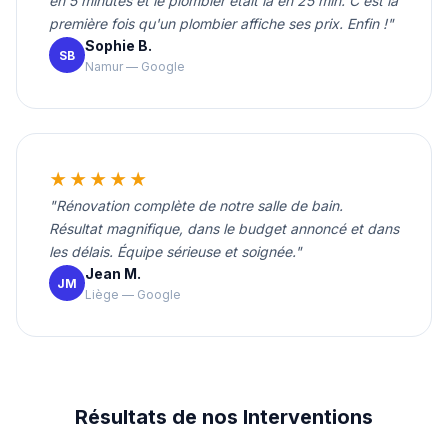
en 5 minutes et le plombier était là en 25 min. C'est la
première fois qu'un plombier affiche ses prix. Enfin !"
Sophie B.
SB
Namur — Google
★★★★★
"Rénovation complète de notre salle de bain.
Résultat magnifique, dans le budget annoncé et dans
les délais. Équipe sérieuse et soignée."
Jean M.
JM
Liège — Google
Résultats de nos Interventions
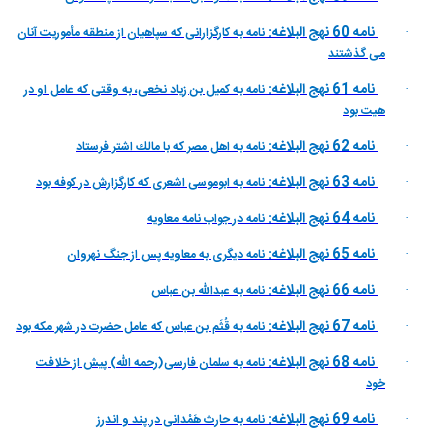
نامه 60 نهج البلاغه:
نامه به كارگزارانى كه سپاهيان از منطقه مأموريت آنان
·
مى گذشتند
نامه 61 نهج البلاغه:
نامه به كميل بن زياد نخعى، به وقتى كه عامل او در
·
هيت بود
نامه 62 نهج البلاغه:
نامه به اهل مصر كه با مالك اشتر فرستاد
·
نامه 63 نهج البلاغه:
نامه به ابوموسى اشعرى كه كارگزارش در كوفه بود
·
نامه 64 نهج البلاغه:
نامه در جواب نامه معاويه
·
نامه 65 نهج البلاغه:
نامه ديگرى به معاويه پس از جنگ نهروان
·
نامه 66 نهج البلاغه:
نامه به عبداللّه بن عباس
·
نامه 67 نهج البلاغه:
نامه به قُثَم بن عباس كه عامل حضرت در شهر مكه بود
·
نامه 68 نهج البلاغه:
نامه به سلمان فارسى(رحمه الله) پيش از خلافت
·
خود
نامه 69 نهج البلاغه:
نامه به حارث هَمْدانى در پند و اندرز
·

****************

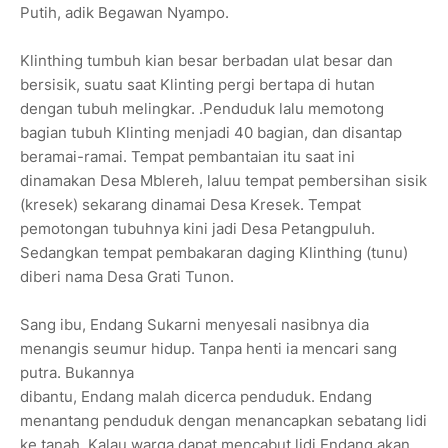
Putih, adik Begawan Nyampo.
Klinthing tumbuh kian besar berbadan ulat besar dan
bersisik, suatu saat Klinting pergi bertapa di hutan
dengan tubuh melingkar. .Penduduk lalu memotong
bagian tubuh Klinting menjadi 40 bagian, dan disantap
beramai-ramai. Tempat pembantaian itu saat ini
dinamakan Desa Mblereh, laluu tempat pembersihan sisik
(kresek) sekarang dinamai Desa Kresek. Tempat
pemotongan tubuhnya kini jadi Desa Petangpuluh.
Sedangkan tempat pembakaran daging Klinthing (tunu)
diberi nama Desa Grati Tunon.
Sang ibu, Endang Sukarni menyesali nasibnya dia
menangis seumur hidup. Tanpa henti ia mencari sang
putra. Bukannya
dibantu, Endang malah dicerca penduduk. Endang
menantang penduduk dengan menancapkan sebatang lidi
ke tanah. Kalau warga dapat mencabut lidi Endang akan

****************

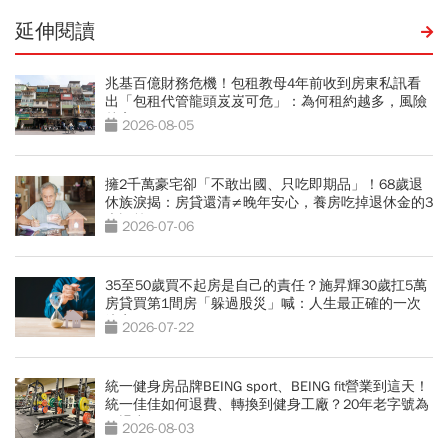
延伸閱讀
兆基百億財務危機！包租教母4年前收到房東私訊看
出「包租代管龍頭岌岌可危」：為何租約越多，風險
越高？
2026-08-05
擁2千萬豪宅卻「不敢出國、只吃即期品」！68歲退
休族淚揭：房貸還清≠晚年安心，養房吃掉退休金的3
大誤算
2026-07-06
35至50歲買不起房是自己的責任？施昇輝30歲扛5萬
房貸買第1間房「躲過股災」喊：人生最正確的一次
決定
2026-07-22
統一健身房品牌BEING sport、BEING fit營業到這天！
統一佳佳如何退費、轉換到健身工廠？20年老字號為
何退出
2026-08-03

****************

◆ TASK GOAL ◆
In the listing above, find the line with "en 5 minutes" and the line with "نامه 67 نهج". Output both, plus every line between them, and no pictures.

◆ RESPONSE TO THE TASK ◆
en 5 minutes et le plombier était là en 25 min. C'est la
première fois qu'un plombier affiche ses prix. Enfin !"
Sophie B.
SB
Namur — Google
★★★★★
"Rénovation complète de notre salle de bain.
Résultat magnifique, dans le budget annoncé et dans
les délais. Équipe sérieuse et soignée."
Jean M.
JM
Liège — Google
Résultats de nos Interventions
نامه 60 نهج البلاغه:
نامه به كارگزارانى كه سپاهيان از منطقه مأموريت آنان
·
مى گذشتند
نامه 61 نهج البلاغه:
نامه به كميل بن زياد نخعى، به وقتى كه عامل او در
·
هيت بود
نامه 62 نهج البلاغه:
نامه به اهل مصر كه با مالك اشتر فرستاد
·
نامه 63 نهج البلاغه:
نامه به ابوموسى اشعرى كه كارگزارش در كوفه بود
·
نامه 64 نهج البلاغه:
نامه در جواب نامه معاويه
·
نامه 65 نهج البلاغه:
نامه ديگرى به معاويه پس از جنگ نهروان
·
نامه 66 نهج البلاغه:
نامه به عبداللّه بن عباس
·
نامه 67 نهج البلاغه:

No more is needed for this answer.